Pull every line with "options" from the entries below.

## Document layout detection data
▬▬▬
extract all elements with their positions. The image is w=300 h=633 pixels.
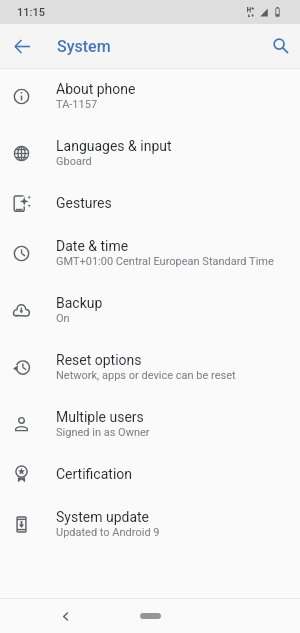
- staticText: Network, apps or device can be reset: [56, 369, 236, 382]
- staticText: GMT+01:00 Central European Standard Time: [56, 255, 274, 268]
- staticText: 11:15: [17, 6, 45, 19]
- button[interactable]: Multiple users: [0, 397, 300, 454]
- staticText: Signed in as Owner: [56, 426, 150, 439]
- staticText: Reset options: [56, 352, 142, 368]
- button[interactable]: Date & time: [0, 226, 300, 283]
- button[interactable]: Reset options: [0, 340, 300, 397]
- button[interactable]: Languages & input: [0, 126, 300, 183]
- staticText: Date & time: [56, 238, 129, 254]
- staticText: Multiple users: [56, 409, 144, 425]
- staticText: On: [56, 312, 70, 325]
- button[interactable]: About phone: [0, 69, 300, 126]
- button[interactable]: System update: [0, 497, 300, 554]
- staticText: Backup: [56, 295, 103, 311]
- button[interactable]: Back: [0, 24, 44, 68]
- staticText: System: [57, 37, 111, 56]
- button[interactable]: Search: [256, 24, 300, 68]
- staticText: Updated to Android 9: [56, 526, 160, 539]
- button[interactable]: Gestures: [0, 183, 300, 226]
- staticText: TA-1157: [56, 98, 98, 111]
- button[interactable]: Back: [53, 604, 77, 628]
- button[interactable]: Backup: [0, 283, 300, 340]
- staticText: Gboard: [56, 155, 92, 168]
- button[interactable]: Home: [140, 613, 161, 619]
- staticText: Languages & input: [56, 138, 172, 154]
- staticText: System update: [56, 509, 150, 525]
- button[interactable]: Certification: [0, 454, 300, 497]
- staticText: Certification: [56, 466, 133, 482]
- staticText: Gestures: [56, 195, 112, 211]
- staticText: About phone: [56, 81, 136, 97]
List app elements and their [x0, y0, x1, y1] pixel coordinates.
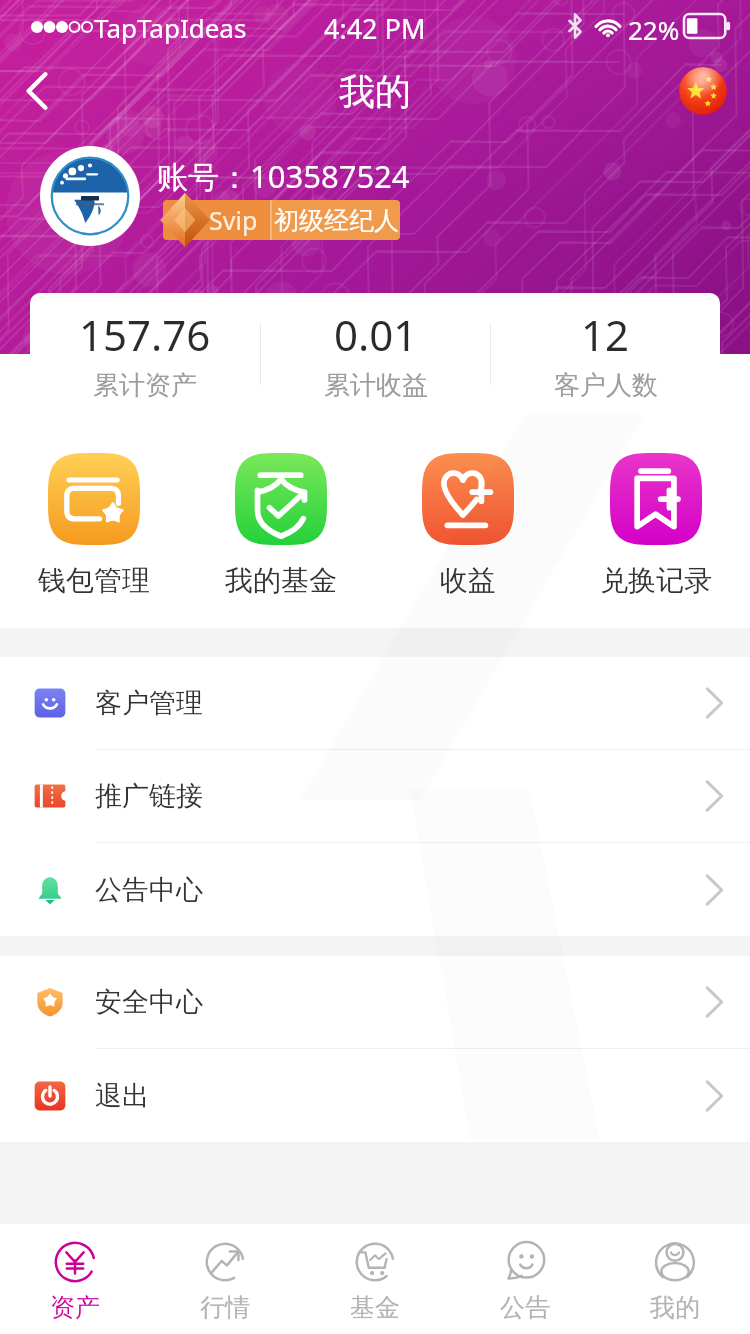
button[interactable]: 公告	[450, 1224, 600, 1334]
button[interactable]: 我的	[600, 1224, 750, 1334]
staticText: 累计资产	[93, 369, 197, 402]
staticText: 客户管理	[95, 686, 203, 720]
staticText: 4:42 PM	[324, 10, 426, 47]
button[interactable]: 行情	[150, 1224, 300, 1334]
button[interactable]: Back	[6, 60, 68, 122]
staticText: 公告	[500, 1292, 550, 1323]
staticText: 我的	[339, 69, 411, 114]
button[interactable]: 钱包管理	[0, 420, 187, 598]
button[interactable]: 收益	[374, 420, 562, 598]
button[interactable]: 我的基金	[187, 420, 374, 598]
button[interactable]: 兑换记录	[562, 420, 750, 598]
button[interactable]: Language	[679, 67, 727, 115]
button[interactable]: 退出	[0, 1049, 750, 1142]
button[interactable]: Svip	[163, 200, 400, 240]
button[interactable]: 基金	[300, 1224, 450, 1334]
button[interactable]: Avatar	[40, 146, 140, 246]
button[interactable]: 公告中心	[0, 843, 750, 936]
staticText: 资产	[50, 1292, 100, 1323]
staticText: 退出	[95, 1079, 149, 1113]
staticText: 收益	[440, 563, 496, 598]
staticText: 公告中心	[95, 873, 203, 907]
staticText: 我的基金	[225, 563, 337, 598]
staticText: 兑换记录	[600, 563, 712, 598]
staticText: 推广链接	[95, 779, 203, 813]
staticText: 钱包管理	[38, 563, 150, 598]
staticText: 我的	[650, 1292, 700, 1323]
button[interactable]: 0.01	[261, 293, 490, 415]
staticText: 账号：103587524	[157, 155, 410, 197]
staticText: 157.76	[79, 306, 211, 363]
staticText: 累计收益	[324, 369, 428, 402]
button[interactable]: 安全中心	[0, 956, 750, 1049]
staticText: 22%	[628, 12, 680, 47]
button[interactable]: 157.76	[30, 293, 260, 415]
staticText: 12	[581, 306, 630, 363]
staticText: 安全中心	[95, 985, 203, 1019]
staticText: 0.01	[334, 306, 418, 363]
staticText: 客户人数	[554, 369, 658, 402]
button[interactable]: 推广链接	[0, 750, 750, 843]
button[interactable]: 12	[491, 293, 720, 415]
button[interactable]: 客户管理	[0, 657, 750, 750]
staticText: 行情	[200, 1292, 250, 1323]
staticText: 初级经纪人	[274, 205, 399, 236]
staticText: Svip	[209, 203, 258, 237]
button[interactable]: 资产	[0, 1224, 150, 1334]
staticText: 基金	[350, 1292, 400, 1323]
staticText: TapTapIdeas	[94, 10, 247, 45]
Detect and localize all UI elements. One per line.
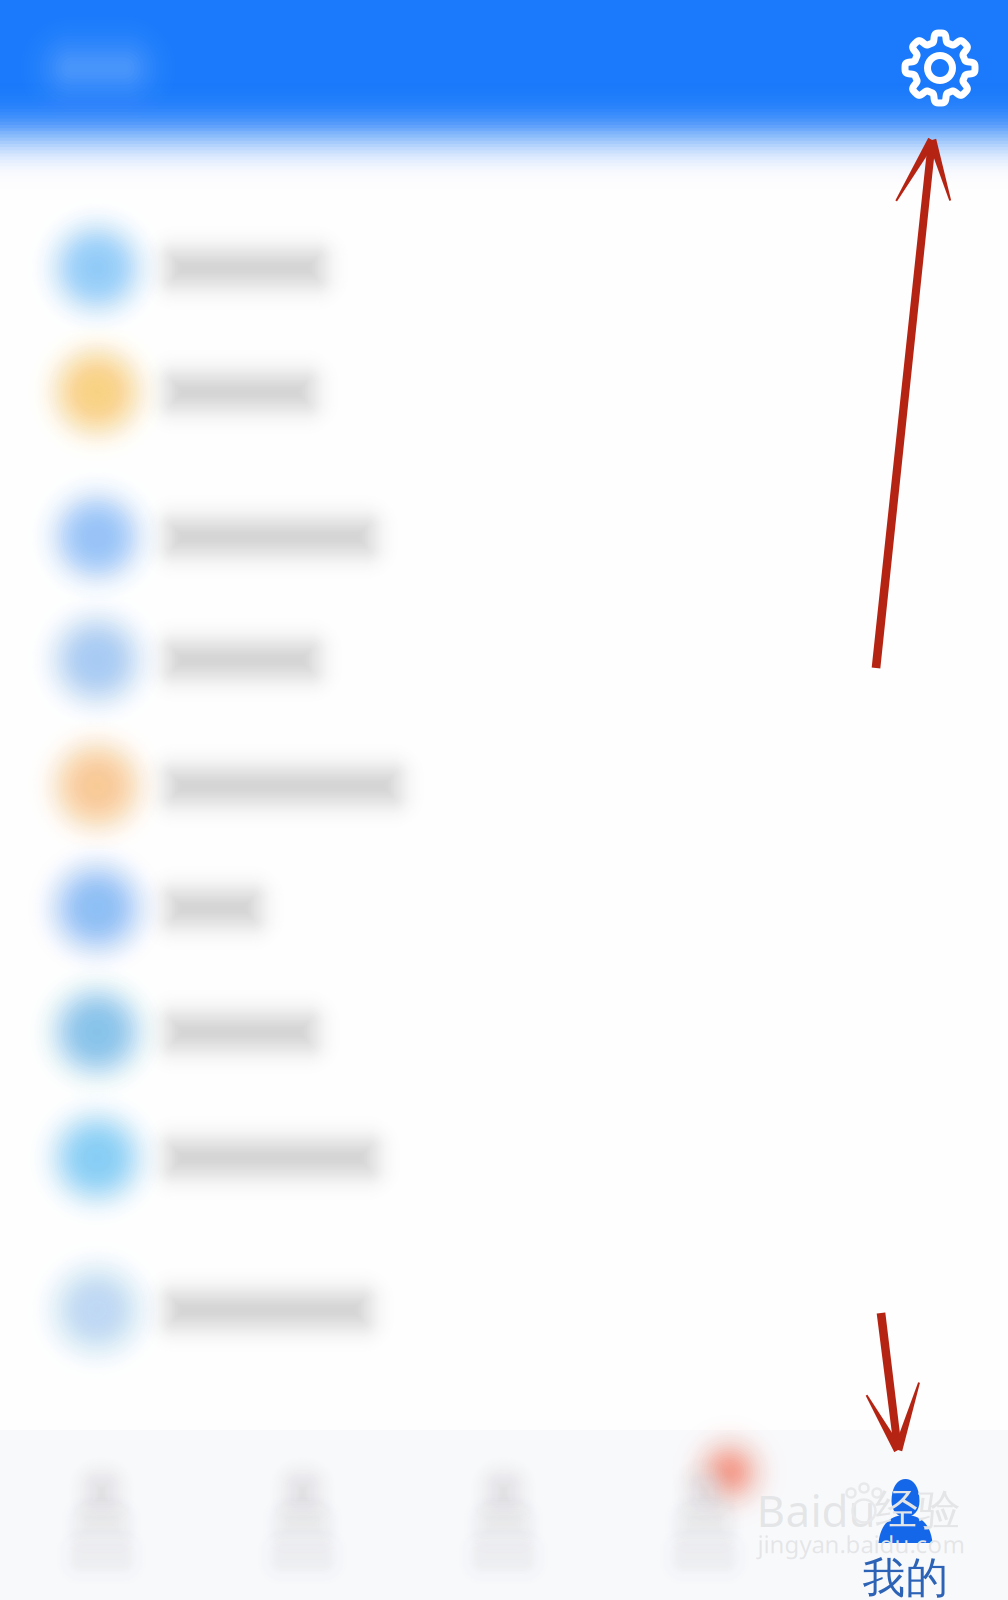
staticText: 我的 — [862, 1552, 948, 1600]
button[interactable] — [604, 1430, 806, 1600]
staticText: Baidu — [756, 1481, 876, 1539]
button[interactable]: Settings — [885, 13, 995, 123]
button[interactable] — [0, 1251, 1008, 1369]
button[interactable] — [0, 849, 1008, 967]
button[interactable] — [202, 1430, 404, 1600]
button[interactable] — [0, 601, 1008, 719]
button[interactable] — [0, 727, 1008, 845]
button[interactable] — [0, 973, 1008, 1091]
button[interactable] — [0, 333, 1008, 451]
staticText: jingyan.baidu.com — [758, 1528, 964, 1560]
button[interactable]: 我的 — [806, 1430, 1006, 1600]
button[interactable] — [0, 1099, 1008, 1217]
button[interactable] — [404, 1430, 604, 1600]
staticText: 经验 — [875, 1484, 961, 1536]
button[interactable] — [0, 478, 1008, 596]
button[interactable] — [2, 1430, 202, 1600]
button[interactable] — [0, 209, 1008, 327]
▬▬▬
## COMPLETED EXERCISE
- staticText: Reset options: [56, 352, 142, 368]
- button[interactable]: Reset options: [0, 340, 300, 397]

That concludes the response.